CrossFit Shoulder Injury

What if the rhabdo-stricken fitness craze called CrossFit wasn’t really about being the most hardcore cat on the block? What if insane fitness gains didn’t have to be associated with bloody hands and puke?

My experience with CrossFit has been rhabdo-free, and it’s included zero vomit. I’d argue that I’m not being a pussy about it, either. I recently PRed in the back squat (430 pounds) and I’ve never not gone sub-three-minutes on “Fran.” No humblebrag intended, but I think it’s important to highlight what a certain approach to constantly varied functional movements executed at high intensity can look like, sans the hospital visits and torn labrums.

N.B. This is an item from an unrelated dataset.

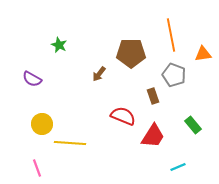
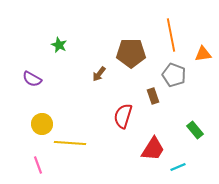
red semicircle: rotated 95 degrees counterclockwise
green rectangle: moved 2 px right, 5 px down
red trapezoid: moved 13 px down
pink line: moved 1 px right, 3 px up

To give you some history, my particular CrossFit journey started at the University of San Diego. I was a catcher for the baseball team and lucked out with Stephane Rochet, a rockstar CrossFit HQ trainer, for a strength coach. Flash-forward to the end of 2009, when I was released from the San Diego Padres after hitting near the Mendoza Line and nurturing a nagging shoulder injury. I became a “CrossFitter,” and I started with an injured shoulder.

I had extreme pain in my throwing shoulder, which came and went. Then it was combined with pain in my left shoulder, which I assumed was from some serious compensation while going overhead.

A year, maybe less, maybe longer, thereafter I, for the first time since I could remember, had no pain in my throwing shoulder. Baseball is a very conservative sport, you see. And coaches wouldn’t dare allow their players to train overhead or focus on the shoulder joint unless it involved some vigorous drills with bands and tubing. The idea was that it’s totally acceptable to trot a kid out on the mound to destroy his arm for life as long as it happened on the mound and not in the weight room. The result is a lack of preparation and a surplus of demand, or injury.

CrossFit put me overhead. It forced me to train through this injury, and in a sense, it has healed me. Now, surely this article won’t make it’s way to the New York Times or Huffington Post, only the rhabdo articles and near-death experiences will. But I’m not the only one that can relate to a healing kind of CrossFit.

Many of my students have traded the label “bad-knee guy” for “runner” with CrossFit. And, that’s a beautiful thing. Furthermore, it’s a damn shame that more people don’t get to hear those stories.